Does anyone else have this problem. Can anyone write a draft without having their internal editor nagging at them all the time?
9 comments:
Nope. No can do. Well, not without a lot of internal cheerleading. I try really hard these days to just get that first draft done and then start fixing stuff. Sometimes it works great. Sometimes I cut 25,000 words out of a manuscript and rewrite a buttload of scenes from other characters' POVs. It's a crap shoot.
That said, trying to decide what to have for lunch can paralyze me.
This is definitely something I struggle with. I listened to a speaker who was a creative coach once and he was basically saying that every sentence, every word, is a decision and decisions cause stress...
Sometimes I can just let it go, trusting that I can fix anything in revisions, sometimes I can't.
But it is true that anything can be fixed. No decision is final.
"No decision is final..."
See that right there is what I love about writing. I'm completely decesive in my day job. I'm constantly taking in information and making quick and I hope good decisions.
Writing let's me "re-do" bad ones. Writing lets me fix what I got wrong.
It's hard I know - but when getting that story out I really don't think you can question too hard. You just have to go with it.
But then you always have the luxury of looking at that decision you made and with hind sight going back and making a better one.
You just hope it doesn't cost you 25000 words like it does for Eileen!

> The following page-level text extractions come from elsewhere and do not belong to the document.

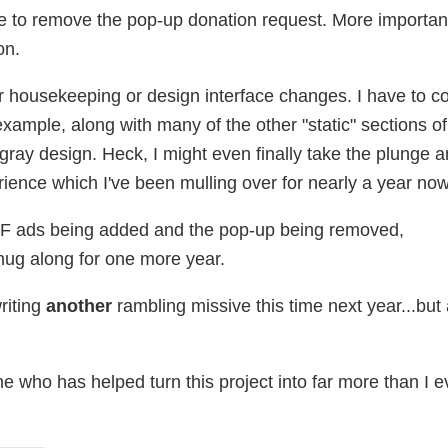
ble to remove the pop-up donation request. More important
on.
 housekeeping or design interface changes. I have to c
ample, along with many of the other "static" sections of t
 gray design. Heck, I might even finally take the plunge 
rience which I've been mulling over for nearly a year now
JF ads being added and the pop-up being removed,
ug along for one more year.
writing
another
rambling missive this time next year...but
 who has helped turn this project into far more than I e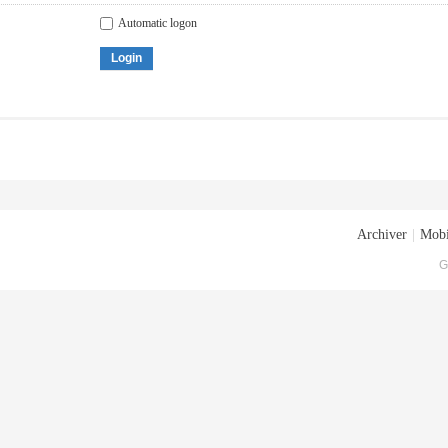
Automatic logon
Login
Archiver
|
Mobi
G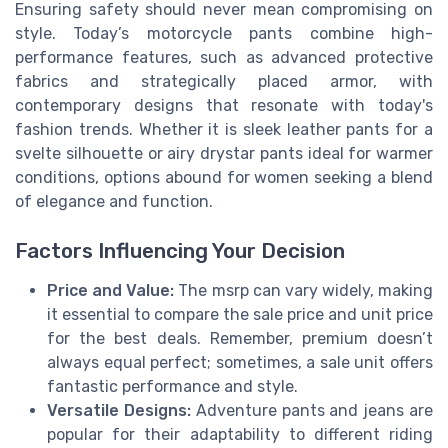
Ensuring safety should never mean compromising on
style. Today’s motorcycle pants combine high-
performance features, such as advanced protective
fabrics and strategically placed armor, with
contemporary designs that resonate with today's
fashion trends. Whether it is sleek leather pants for a
svelte silhouette or airy drystar pants ideal for warmer
conditions, options abound for women seeking a blend
of elegance and function.
Factors Influencing Your Decision
Price and Value:
The msrp can vary widely, making
it essential to compare the sale price and unit price
for the best deals. Remember, premium doesn’t
always equal perfect; sometimes, a sale unit offers
fantastic performance and style.
Versatile Designs:
Adventure pants and jeans are
popular for their adaptability to different riding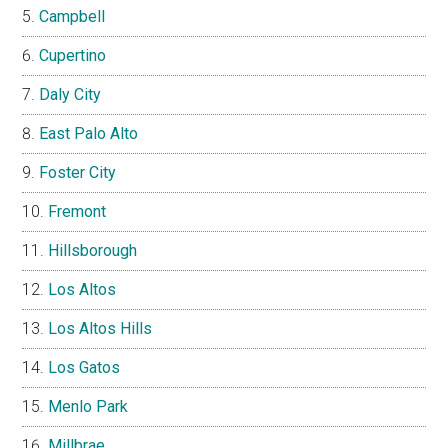
Campbell
Cupertino
Daly City
East Palo Alto
Foster City
Fremont
Hillsborough
Los Altos
Los Altos Hills
Los Gatos
Menlo Park
Millbrae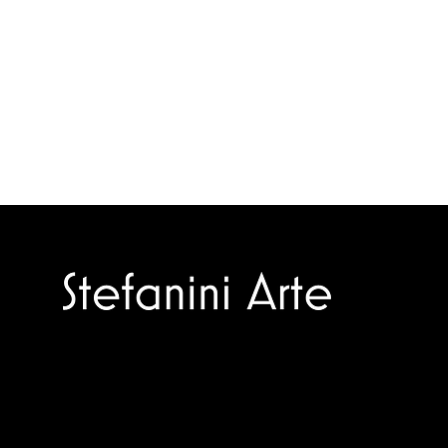
Trusted specialists in modern and
contemporary art.
Selling editions and original artworks by
leading international and Italian masters.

Anything can be fixed, but I'm so lazy that I don't want to do extra work, and just get it right the first time..
I'm lazy and whiny
Yeah but what's "right". The story is the story. If you're moving along and the heroine runs into the killer in ch10 - I really do think you're doing it for a reason. And you're going to have enough to get you through to 15 and beyond... because the story is there somewhere in your head. All the work we do about plotting is really just fleshing out the idea that's already there... no?
Or... you can write yourself into a wall. Yep. Happens to me all the time.
On my book that's due in 2 weeks, I had no freakin' idea what the black moment was gonna be. Thanks to a friend, I do now, and I have to go back and seed little bits of info so it doesn't come out of nowhere.
I have a short attention span, so I often have to write scenes in bits and pieces. Also, I've got scenes I keep pushing ahead, because I have to write them, but I'm not sure where they fit. I'll have to decide that later.
see there is where it pays to be stupid like me...I don't worry so much about this stuff. I worry about it I suppose more in the brainstorming stage, but again, I'm dumb and the first idea that feels right is what I go with. And if in chapter 10 I suddenly think someone should die and it makes my book better, I never second guess that stuff - it's a gift and my job is to try and make it work. But again, my simple simple mind doesn't do much questioning.
I'm also beginning to think that "saving" something for later on in the arc or plot makes for droopy middle stuff...use it and something better will probably come later.
I'm way more decisive in writing than anywhere else in my life - considering that my life only consists of writing and raising kids - i save all my self-doubt for raising kids...
LOL, Molly. I wish I could put all my indecisiveness in one basket.
Steph, I like the idea of fleshing out the idea that's already there. I'm wandering in proposal land at the moment and have a few things figured out, but something very important is eluding me (the bad guy's actual motivation). I know what he's doing, I'm just not entirely sure why and how. It's just a fleshing out!
Eileen - I'm in the same boat. I'm working on a second proposal idea and I know all these things except 1 very importnt thing... who the bad guy is.
And it's hard because this is for Superromance and sometimes there are no bad guys... there is just all this STUFF that happens between two people.
But I can't get over the idea that I can write a book without an actual villian.
So I'm just going to wait for him to come.... from somewhere.